Paspampres siap amankan HUT ke-81 RI (Foto: Binti M/Okezone)
JAKARTA - Komandan Pasukan Pengamanan Presiden (Danpaspampres) Mayjen TNI Edwin Adrian Sumantha memastikan sebanyak 1.147 personel Paspampres dan perangkat utama sistem persenjataan (alutsista) disiapkan untuk mengamankan rangkaian aktivitas Hari Ulang Tahun (HUT) ke-81 Kemerdekaan Republik Indonesia 2026.
Kesiapan tersebut dilakukan melalui Apel Gelar Kesiapan Pasukan Satuan Tugas Pengamanan (Satgaspam) VVIP nan dipimpin Danpaspampres di Lapangan Hitam Mako Paspampres, Senin (10/8/2026).
Apel tersebut menjadi tahapan krusial untuk menjamin kesiapan seluruh personel, materiil, serta sistem dan perangkat operasional pengamanan VVIP secara optimal dalam rangkaian agenda kenegaraan peringatan HUT RI.
Ribuan personel Paspampres diterjunkan ke dalam beberapa Satgaspam nan terdiri atas Apel Kehormatan dan Renungan Suci (AKRS) sebanyak 151 personel nan bekerja pada 14 Agustus, Sidang DPR/MPR pada 15 Agustus sebanyak 277 personel, dan pada 17 Agustus dalam Upacara Penaikan dan Penurunan Sang Merah Putih sebanyak 294 personel, Acara Pesta Rakyat 205 personel, Tim Paskibraka 70 personel, serta Tim Pasukan Upacara 150 personel.
Kesiapan Satgaspam VVIP tersebut juga didukung beragam alutsista termutakhir, materiil, dan kendaraan operasional modern nan dimiliki Paspampres, di antaranya meliputi senapan Caracal dan senapan Dasan, SS1 V3 Croom, MP 7, beragam macam pistol (G2 Combat, HK, Glock 17, Glock 19, Glock 43X, dan Sig Sauer), serta senjata sniper SPR 3 Pindad dan sniper AW. Selain itu, turut disiapkan satu kendaraan anti-drone Koopsudnas dan satu kendaraan Maung Artileri Pertahanan Udara.

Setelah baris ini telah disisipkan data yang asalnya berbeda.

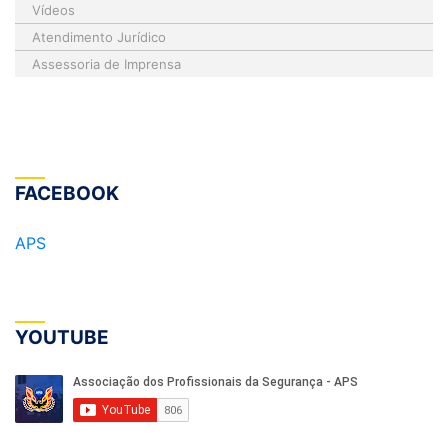
Vídeos
Atendimento Jurídico
Assessoria de Imprensa
FACEBOOK
APS
YOUTUBE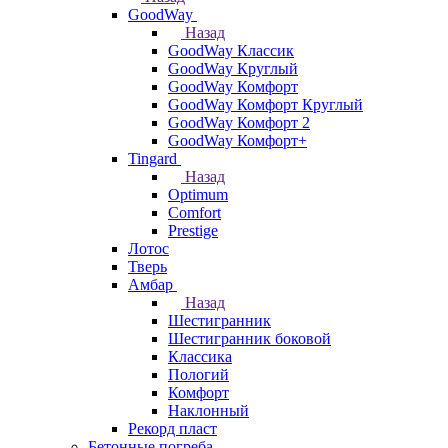
GoodWay
Назад
GoodWay Классик
GoodWay Круглый
GoodWay Комфорт
GoodWay Комфорт Круглый
GoodWay Комфорт 2
GoodWay Комфорт+
Tingard
Назад
Optimum
Comfort
Prestige
Лотос
Тверь
Амбар
Назад
Шестигранник
Шестигранник боковой
Классика
Пологий
Комфорт
Наклонный
Рекорд пласт
Бетонные погреба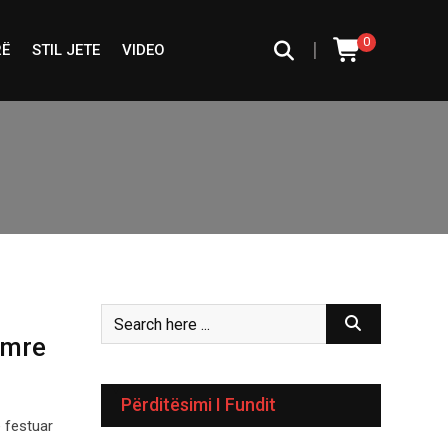
0
|
RË
STIL JETE
VIDEO
emre
Përditësimi I Fundit
 festuar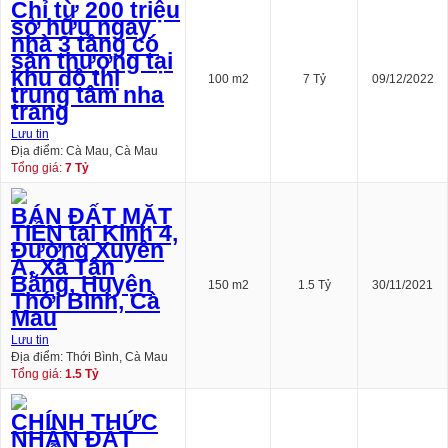
Chỉ từ 200 triệu
sở hữu ngay
nhà 3 tầng có
sân thượng tại
khu đô thị
100 m2
7 Tỷ
09/12/2022
trung tâm nha
trang
Lưu tin
Địa điểm: Cà Mau, Cà Mau
Tổng giá:
7 Tỷ
BÁN ĐẤT MẶT
TIỀN tại Kinh 4,
Đường Xuyên
Á, Xã Tân
Bằng, Huyện
150 m2
1.5 Tỷ
30/11/2021
Thới Bình, Cà
Mau
Lưu tin
Địa điểm: Thới Bình, Cà Mau
Tổng giá:
1.5 Tỷ
CHÍNH THỨC
NHẬN ĐẶT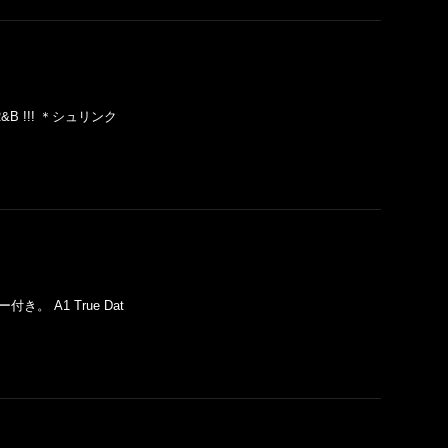
oth R&B !!! ＊シュリンク
ッカー付き。 A1 True Dat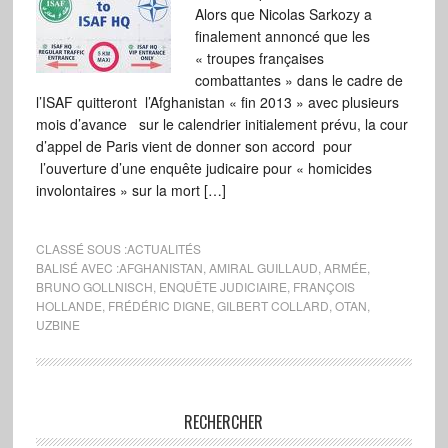
Alors que Nicolas Sarkozy a
finalement annoncé que les
« troupes françaises
combattantes » dans le cadre de
l’ISAF quitteront l’Afghanistan « fin 2013 » avec plusieurs
mois d’avance sur le calendrier initialement prévu, la cour
d’appel de Paris vient de donner son accord pour
l’ouverture d’une enquête judicaire pour « homicides
involontaires » sur la mort […]
CLASSÉ SOUS :
ACTUALITÉS
BALISÉ AVEC :
AFGHANISTAN
,
AMIRAL GUILLAUD
,
ARMÉE
,
BRUNO GOLLNISCH
,
ENQUÊTE JUDICIAIRE
,
FRANÇOIS
HOLLANDE
,
FRÉDÉRIC DIGNE
,
GILBERT COLLARD
,
OTAN
,
UZBINE
RECHERCHER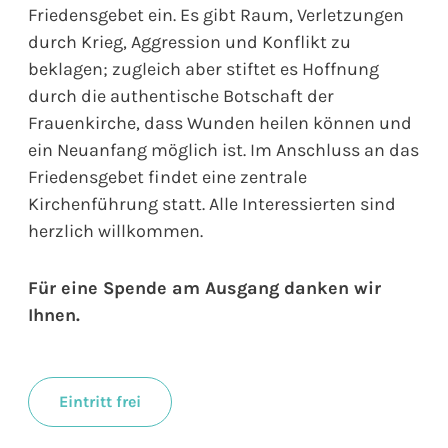
Friedensgebet ein. Es gibt Raum, Verletzungen
durch Krieg, Aggression und Konflikt zu
beklagen; zugleich aber stiftet es Hoffnung
durch die authentische Botschaft der
Frauenkirche, dass Wunden heilen können und
ein Neuanfang möglich ist. Im Anschluss an das
Friedensgebet findet eine zentrale
Kirchenführung statt. Alle Interessierten sind
herzlich willkommen.
Für eine Spende am Ausgang danken wir
Ihnen.
Eintritt frei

Kendaraan taktis nan turut disiagakan di antaranya ialah kendaraan CBRNE (Chemical, Biological, Radiological, Nuclear, and Explosive), kendaraan jammer, kendaraan kawal G500, kendaraan security G500, kendaraan P2 Komando, kendaraan Maung, serta motor kawal Goldwing.
Gelar alutsista canggih tersebut sejalan dengan perkembangan karakter ancaman terkini nan tidak lagi hanya berupa tindakan bentuk secara langsung, tetapi juga telah menggunakan teknologi drone, serangan siber, dan penyebaran info nan dapat memicu gangguan keamanan, hingga tindakan perseorangan maupun golongan nan bergerak sigap dan susah diprediksi.